When a statute is amended to either lessen the punishment for a crime or provide the trial court discretion to do so, absent evidence to the contrary and as a matter of statutory construction, courts may infer that the Legislature intended the statute to apply retroactively in all cases that are not final when the statute becomes effective. (Estrada, supra, 63 Cal.2d at pp. 744-745 [absent evidence of contrary legislative intent, "[i]t is an inevitable inference" that the Legislature intends ameliorative criminal statutes to apply to all cases not final when the statutes become effective]; People v. Superior Court (Lara) (2018) 4 Cal.5th 299, 307-308 & fn. 5; see People v. Francis (1969) 71 Cal.2d. 66, 76 ["[t]here is such an inference because the Legislature has determined that the former penalty provisions may have been too severe in some cases and that the sentencing judge should be given wider latitude in tailoring the sentence to fit the particular circumstances."]; People v. Arredondo (2018) 21 Cal.App.5th 493, 506-507 ["Retrospective application of a new penal statute is an exception to the general rule set forth in section 3, which bars retroactive application of new Penal Code statutes unless the Legislature has expressly provided for such application."].) Under Estrada and its progeny, we may thus infer that Senate Bill No. 1393, which gives the sentencing judge wider latitude in tailoring the sentence to fit the particular circumstances, applies retroactively to all nonfinal cases.
Ervin's and Verrette's cases are not final now. Nor will they be by January 1, 2019. " '[F]or the purposes of determining retroactive application of an amendment to a criminal statute, a judgment is not final until the time for petitioning for a writ of certiorari in the United States Supreme Court has passed.' " (People v. Vieira (2005) 35 Cal.4th 264, 306.) The time to file a petition for a writ of certiorari with the United States Supreme Court is 90 days after entry of an order by a state court of last resort denying discretionary review. (U.S. S.Ct. rule 13.1.) The time for Ervin and Verrette to file a petition for writ of certiorari has not yet begun to run. Even if it had, there are fewer than 90 days between now and January 1, 2019. Because Ervin's and Verrette's cases will not be final by January 1, we remand the matter to the trial court for resentencing pursuant to Senate Bill No. 1393, on or after January 1, 2019.
As with reconsideration of the firearm enhancement under section 12022.53, subdivision (h), the trial court on remand may exercise its discretion under Senate Bill No. 1393, to strike the prior felony enhancement or impose it. In addition, the trial court has discretion to strike only the punishment for the enhancement. (§ 1385, subdivision (c).) We remind the court to consider the factors specified in California Rules of Court, rule 4.428(b) in making its determination.
DISPOSITION
The judgment as to Orozco is modified to reflect 1,737 days of actual presentence custody.
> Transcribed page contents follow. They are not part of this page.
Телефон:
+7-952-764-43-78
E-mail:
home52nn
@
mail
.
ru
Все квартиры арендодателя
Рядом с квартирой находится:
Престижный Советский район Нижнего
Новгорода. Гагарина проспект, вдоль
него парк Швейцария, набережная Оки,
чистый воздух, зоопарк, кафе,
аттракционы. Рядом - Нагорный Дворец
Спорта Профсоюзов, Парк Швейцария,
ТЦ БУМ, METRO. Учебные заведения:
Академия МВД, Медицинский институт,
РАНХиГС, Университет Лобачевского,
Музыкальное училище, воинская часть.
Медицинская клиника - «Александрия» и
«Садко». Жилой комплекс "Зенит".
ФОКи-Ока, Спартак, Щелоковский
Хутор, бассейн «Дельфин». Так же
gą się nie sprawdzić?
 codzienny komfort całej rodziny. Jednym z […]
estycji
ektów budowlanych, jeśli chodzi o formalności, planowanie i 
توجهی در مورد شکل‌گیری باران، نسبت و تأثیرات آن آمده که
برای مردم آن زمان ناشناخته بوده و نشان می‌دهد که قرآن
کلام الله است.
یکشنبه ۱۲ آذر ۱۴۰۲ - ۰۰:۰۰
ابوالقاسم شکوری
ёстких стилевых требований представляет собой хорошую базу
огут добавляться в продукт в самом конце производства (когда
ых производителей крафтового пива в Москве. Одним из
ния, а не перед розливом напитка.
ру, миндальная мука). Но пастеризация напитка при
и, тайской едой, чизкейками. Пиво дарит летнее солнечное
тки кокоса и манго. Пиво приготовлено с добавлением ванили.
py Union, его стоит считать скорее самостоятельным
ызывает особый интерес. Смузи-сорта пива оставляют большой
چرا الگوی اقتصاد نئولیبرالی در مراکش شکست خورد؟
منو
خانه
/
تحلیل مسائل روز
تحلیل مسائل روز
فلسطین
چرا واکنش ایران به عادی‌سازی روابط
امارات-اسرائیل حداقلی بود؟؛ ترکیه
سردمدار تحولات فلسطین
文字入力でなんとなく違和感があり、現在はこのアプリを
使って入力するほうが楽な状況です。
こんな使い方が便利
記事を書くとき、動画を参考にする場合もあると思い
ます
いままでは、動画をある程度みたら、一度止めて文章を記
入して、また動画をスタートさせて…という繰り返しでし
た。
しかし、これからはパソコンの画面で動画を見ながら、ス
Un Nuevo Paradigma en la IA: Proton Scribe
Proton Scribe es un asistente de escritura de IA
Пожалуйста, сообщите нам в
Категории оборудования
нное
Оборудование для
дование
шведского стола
The trial court is directed to prepare an amended abstract of judgment to reflect the modification to Orozco's sentence and to forward a certified copy of the amended abstract to the Department of Corrections and Rehabilitation.
The matter is remanded to the trial court for resentencing as to Verrette and Ervin. On remand, the trial court shall exercise its discretion to strike or dismiss the firearm enhancement against Verrette pursuant to section 12022.53, subdivision (h). The trial court shall also exercise its discretion to strike or dismiss the prior felony enhancements against Verrette or Ervin, as authorized by Senate Bill No. 1393.
The judgment as to Verrette is modified to impose a single LWOP term for count 1. The judgment as to Ervin is also modified to reflect the imposition of a single LWOP term for count 1.
These modifications shall be reflected in the new abstracts of judgment prepared after the resentencing hearing to be conducted after January 1, 2019. The abstracts of judgment shall then be forwarded to the Department of Corrections and Rehabilitation.
In its supplemental brief, the Attorney General noted errors contained in the current abstracts of judgment for Verrette and Ervin. For example, the current abstract of judgment for Ervin erroneously states that one five-year enhancement was imposed under section 667.5, subdivision (b), rather two five-year enhancements under section 667, subdivision (a), as specified by the trial court in its pronouncement of sentence. Similar errors appear in Verrette's abstract of judgement. As new abstracts of judgment will be issued subsequent to the resentencing hearing, we need not make corrections to the current ones.
The judgments are otherwise affirmed.
BIGELOW, P.J. We concur:
GRIMES, J.
Judge of the Orange Superior Court, assigned by the Chief Justice pursuant to article VI, section 6 of the California Constitution.